A study by Novelene Goklish et al., published in J Med Internet Res (2026) and indexed on PubMed, performed a retrospective secondary analysis of electronic health record data from adult Emergency Department visits at an Indian Health Service facility between October 1, 2019 and October 2, 2021. The authors compared strategies that combined an EHR-based machine learning risk model with the Ask Suicide-Screening Questions (ASQ) to using the ASQ alone. Performance metrics reported in the paper, summarized on JoVE, include sensitivity, specificity, and predictive values evaluated across 10 cross-validated folds.

Technical details

Per the methods reported in the paper, the study implemented a logistic regression ML model and evaluated two operational thresholds, the 95th percentile (high risk) and the 75th percentile (medium risk). The authors compared three operational strategies: ML-only at thresholds, serial testing (ML high-risk followed by ASQ), and parallel testing (flag if either ML medium-risk or ASQ positive).
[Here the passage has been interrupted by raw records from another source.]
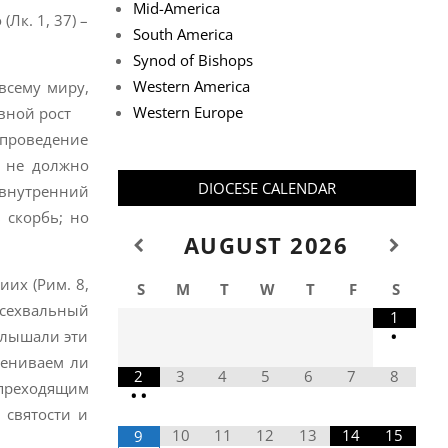
Mid-America
Лк. 1, 37) –
South America
Synod of Bishops
Western America
всему миру,
Western Europe
вной рост
проведение
, не должно
DIOCESE CALENDAR
 внутренний
 скорбь; но
AUGUST
2026
иих (Рим. 8,
S
M
T
W
T
F
S
всехвальный
1
•
 слышали эти
мениваем ли
2
3
4
5
6
7
8
 преходящим
•
•
 святости и
10
11
12
13
14
15
9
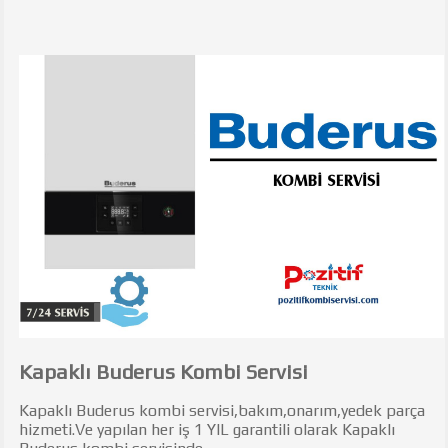
Kapaklı Buderus Kombi Servisi
Kapaklı Buderus kombi servisi,bakım,onarım,yedek parça
hizmeti.Ve yapılan her iş 1 YIL garantili olarak Kapaklı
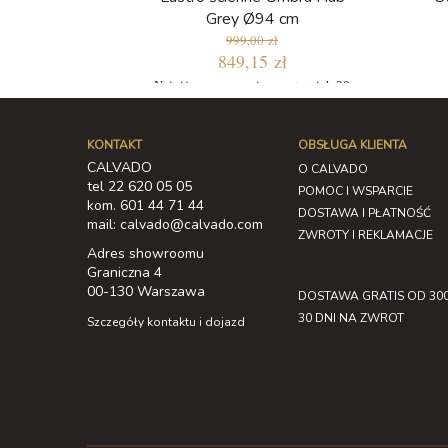
Grey Ø94 cm
999,00 zł
849,15 zł
Najniższa cena w ciągu ostatnich 30
dni: 849,15 zł
KONTAKT
OBSŁUGA KLIENTA
CALVADO
O CALVADO
tel 22 620 05 05
POMOC I WSPARCIE
kom. 601 44 71 44
DOSTAWA I PŁATNOŚĆ
mail: calvado@calvado.com
ZWROTY I REKLAMACJE
Adres showroomu
Graniczna 4
00-130 Warszawa
DOSTAWA GRATIS OD 300
30 DNI NA ZWROT
Szczegóły kontaktu i dojazd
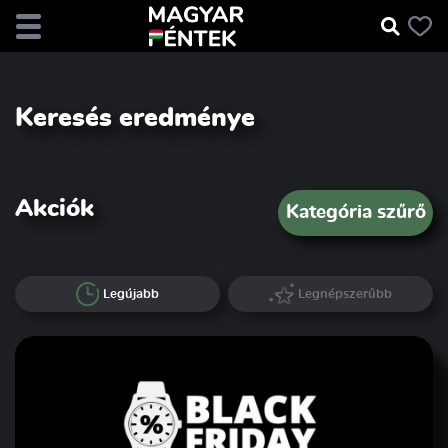
Keresés eredménye
Akciók
Kategória szűrő
Legújabb
Legnépszerűbb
Reported results in the article and JoVE summary show the ML medium-risk threshold alone achieved sensitivity 0.782, parallel testing reached sensitivity 0.795 without missing ASQ-identified cases, and serial testing maximized positive predictive ability with PPV 0.050 while lowering sensitivity.

Industry context

Editorial analysis: Models for low-prevalence clinical outcomes, such as suicide attempts, commonly trade higher sensitivity against low positive predictive value, producing many false positives in routine care. Combining a broadly sensitive ML signal with a brief, validated instrument like the ASQ follows an established pattern in diagnostic workflows where one tool screens widely and another refines risk. Evaluation in a defined clinical population, here American Indian and Alaska Native patients at an IHS site, is essential because baseline prevalence and EHR data completeness affect absolute performance and equity of predictions.

What to watch

For practitioners: look for external validation and prospective pilot studies that measure workflow impact, clinician burden from false positives, acceptability in tribal health settings, and whether combined strategies materially change follow-up actions or outcomes. Also monitor reporting on calibration, subgroup performance across demographic strata, and any assessment of unintended harms or community-engaged governance described in follow-up work.

Key Points

  • 1A retrospective J Med Internet Res study shows combining an EHR ML model with ASQ raises sensitivity versus ASQ alone, improving case detection.
  • 2Industry context: Low-prevalence outcomes produce low PPV; combining a sensitive ML screen with a brief instrument follows common diagnostic tradeoffs.
  • 3For practitioners: External validation, prospective pilots, and subgroup calibration are critical before operational deployment in IHS and tribal settings.

Scoring Rationale

This is a notable applied ML study with direct implications for clinical screening workflows and equity in a high-risk population. It is primarily relevant to practitioners integrating EHR-based models with screening tools; broader impact depends on external validation and prospective implementation.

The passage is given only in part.